Talk, Read and Sing to Kids to Close the Word Gap

With a boost from Hillary Clinton last weekend in San Diego, the American Academy of Pediatricians launched the next phase of its campaign to help close the "word gap" between children in high- and low-income families.

The Academy has embraced the work of Too Small to Fail -- a joint initiative from the Bill, Hillary & Chelsea Clinton Foundation and Next Generation, a nonprofit that focuses on the threat of diminished prospects for children and families -- which is an effort to prepare America's youngest children for success. Too Small to Fail's campaign, Talking Is Teaching: Talk, Read, Sing, gives parents tools to help close the word gap.

We know that children's brains develop at a dramatic pace during their earliest years. In fact, 80 percent of brain development happens by the age of 3. But research has revealed that, by age 4, children in high-income families have heard about 30 million more words than children in lower-income families. Hearing fewer words translates directly to learning fewer words, and, by age 3, children in higher-income families have double the vocabulary of those living in lower-income families. This disadvantage -- called the word gap -- sets the stage for future disparities in education and even job earnings.

Through our campaign, we are encouraging pediatricians to talk to parents about talking, reading, and singing more often to their young children. This increased engagement helps build strong and healthy parent-child relationships, foster early language skills, and close the word gap.

One would expect the AAP and its members to be deeply involved in support of early childhood development, but this issue has broad appeal. Earlier this week in San Francisco, Hillary Clinton addressed Dreamforce, the annual user and developer conference hosted by, and some of the 135,000 attendees helped assemble tote bags full of materials for distribution to local parents.

Next month we will launch a pilot program in Oakland, California, through which pediatricians will explain the importance of early brain development and give parents and caregivers the totes assembled at Dreamforce full of helpful materials to take home and use.
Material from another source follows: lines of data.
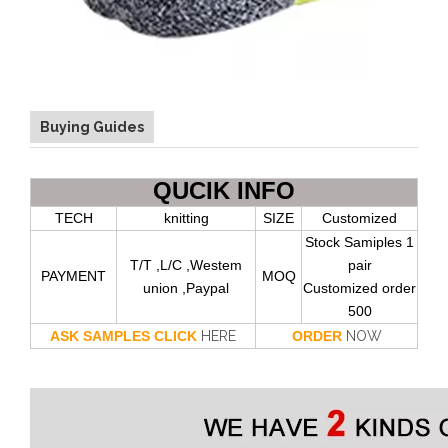
Buying Guides
QUCIK INFO
TECH
knitting
SIZE
Customized
Stock Samiples 1
T/T ,L/C ,Westem
pair
PAYMENT
MOQ
union ,Paypal
Customized order
500
ASK SAMPLES CLICK
HERE
ORDER
NOW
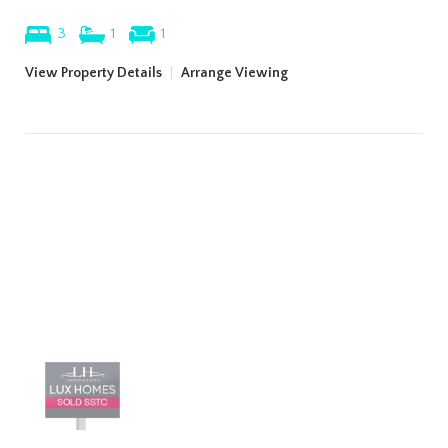
3
1
1
View Property Details
|
Arrange Viewing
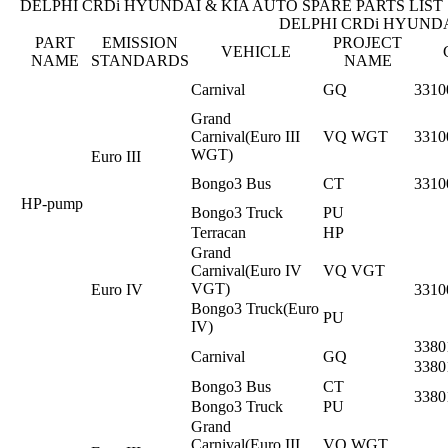
DELPHI CRDi HYUNDAI & KIA AUTO SPARE PARTS LIST
DELPHI CRDi HYUNDA
PART
EMISSION
PROJECT
VEHICLE
NAME
STANDARDS
NAME
Carnival
GQ
3310
Grand
Carnival(Euro III
VQ WGT
3310
WGT)
Euro III
Bongo3 Bus
CT
3310
HP-pump
Bongo3 Truck
PU
Terracan
HP
Grand
Carnival(Euro IV
VQ VGT
VGT)
Euro IV
3310
Bongo3 Truck(Euro
PU
IV)
3380
Carnival
GQ
3380
Bongo3 Bus
CT
3380
Bongo3 Truck
PU
Grand
Carnival(Euro III
VQ WGT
The bags will include baby clothing and blankets with age-appropriate prompts for talking, reading, and singing. For example, when a parent is changing an infant's diaper, wording on the baby's onesie will remind him or her to "talk about hands and feet." The bag also will include a family resource guide and a CD created by Sesame Street, a book donated by Scholastic, and information on how to receive regular text reminders from Text4baby about the importance of talking, reading, and singing to young children. Also, when parents arrive at Children's Hospital Oakland, they will see creative and family-friendly signs in the lobby, waiting room, and exam room reminding them to talk, read, and sing to their children.

Our children deserve the best chance we can give them to succeed. Research tells us it's simple: Every word counts. In the coming weeks, we will begin helping Oakland's parents -- and ultimately others around the country -- to realize their power to make a difference in their children's lives.